Montreal

Quebec's Lower North Shore has a junk problem, and civic leaders would like to have it fixed

Earlier this month, municipal officials in the Magdalen Islands paid to have dozens of abandoned cars removed from Entry Island. The clean-up highlighted a problem that plagues many remote regions, such as the Lower North Shore.

Abandoned cars, rusting household appliances and other detritus has been piling up for decades

A handful of the more than 100 abandoned cars on Entry Island, where local officials have decided to have them removed. It's a widespread problem in Quebec, and nowhere is it worse than the Lower North Shore. (Isabelle Larose/Radio-Canada)

To get a handle on the magnitude of the scrap metal situation in Chevery, Que., population 236, imagine an Olympic-sized hockey arena.

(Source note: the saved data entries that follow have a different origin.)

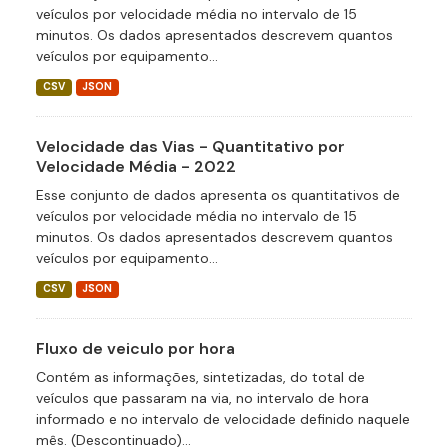
veículos por velocidade média no intervalo de 15
minutos. Os dados apresentados descrevem quantos
veículos por equipamento...
CSV
JSON
Velocidade das Vias - Quantitativo por
Velocidade Média - 2022
Esse conjunto de dados apresenta os quantitativos de
veículos por velocidade média no intervalo de 15
minutos. Os dados apresentados descrevem quantos
veículos por equipamento...
CSV
JSON
Fluxo de veiculo por hora
Contém as informações, sintetizadas, do total de
veículos que passaram na via, no intervalo de hora
informado e no intervalo de velocidade definido naquele
mês. (Descontinuado)...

"We'd probably fill it up," said Darlene Rowsell Roberts, who lives in the hamlet and serves as the administrator of the rural municipality of Côte-Nord-du-Golfe-Saint-Laurent. "And it would be piled, too."

And the Lower North Shore isn't alone. Earlier this year, the Association des professionnels du dépannage du Québec, which represents towing companies, raised the alarm over growing numbers of old vehicles being dumped by their former owners and ending up in storage yards all over the province.

In many cases, they'd happily recycle them. Except they're not the legal owner.

Municipal officials in the Magdalen Islands decided to tackle the problem head-on earlier this month, spending $90,000 on hiring a company to unilaterally remove 116 disused wrecks from Entry Island.

So, it's a mounting problem. It's also not a new one. Roberts said the rotting husks of cars, heating fuel tanks, appliances and sundry other bits of refuse have been piling up around her region since the 1970s.

"We don't realize how much it accumulates when you're not able to get it out," she told CBC Montreal's Daybreak.

Roberts said the situation has improved somewhat over the past half-decade, at least the smaller stuff like cube freezers and dishwashers is moved out in shipping containers every few months. But it hasn't dented a backlog that was decades in the making.

The accumulation can come at a hefty cost to the local environment. In many cases cars and other scrapped machines leak contaminants into the soil, and environmental remediation costs money.

Roberts, whose community is not connected to the provincial highway network, said it would help if the area had roads. When the highway was extended to Kegashka, which lies to the west, Roberts said "it made all the difference."

Garland Nadeau, a former fisherman who lives a little further up the coast in Rivière-Saint-Paul, isn't so sure that's a panacea.

"We have a connection to the road, and we still have a problem with scrap metal," said Nadeau, a local historian who is also a board member of the Coasters' Association.

Once-per-decade clean-ups

There have been attempts to deal with the scrap metal surplus in the past.

In the early 2000s, Roberts said, the government set up a partnership with an environmental organization to train locals on how to disassemble and cut up cars and the like.

"Other than that, it's been accumulating ... we have tons and tons, and we don't have the equipment to push it down, flatten it down," she said.

Nadeau said his area is lucky, in that Newfoundland-based salvage operators will periodically swing through and pick up the high-value stuff.

The village of Rivière-Saint-Paul, on Quebec's Lower North Shore. (CBC)

"Every eight or 10 years we have a scrap clean-up, they advertise it on the radio and people come down," he said. 

And in between those trips?

"Well, people have been taking their cars down to the Bonne Espérance dump, setting them on fire and leaving them there," Nadeau said. "The other issue is there must be a couple thousand tires out there."

Shifting attitudes toward environment

There are many urgent priorities on the Lower North Shore, and if the junk problem has slid down the list at the expense of more pressing matters in the past, it is once again at the forefront.

Roberts and others have pleaded for more resources before, usually unsuccessfully. But the social context has changed, and it seems to be evolving in their favour.

Whereas nobody thought much about burning garbage a few years ago, that's no longer the case. And Roberts estimates her municipality has reduced the amount of garbage it generates by at least a third in the last couple of years.

The hope is the province will share the local population's growing desire to do something.

"It's been a lifetime change over the past 10 years," said Nadeau. "It used to be that out of sight was out of mind, but that's not the way things work anymore."